*What is expected*: No pictures, please: print exactly the lines from the one that contains "Le programme prépare" through the last line of the listing.

*Extracted material*:
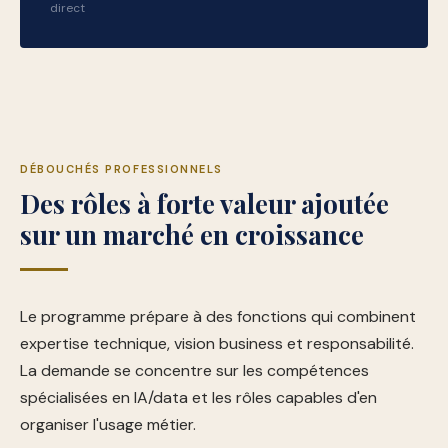
direct
DÉBOUCHÉS PROFESSIONNELS
Des rôles à forte valeur ajoutée
sur un marché en croissance
Le programme prépare à des fonctions qui combinent
expertise technique, vision business et responsabilité.
La demande se concentre sur les compétences
spécialisées en IA/data et les rôles capables d'en
organiser l'usage métier.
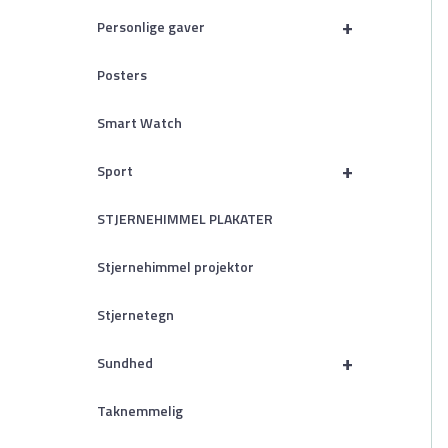
+
Personlige gaver
Posters
Smart Watch
+
Sport
STJERNEHIMMEL PLAKATER
Stjernehimmel projektor
Stjernetegn
+
Sundhed
Taknemmelig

*Solution to this task*:
Le programme prépare à des fonctions qui combinent
expertise technique, vision business et responsabilité.
La demande se concentre sur les compétences
spécialisées en IA/data et les rôles capables d'en
organiser l'usage métier.
+
Personlige gaver
Posters
Smart Watch
+
Sport
STJERNEHIMMEL PLAKATER
Stjernehimmel projektor
Stjernetegn
+
Sundhed
Taknemmelig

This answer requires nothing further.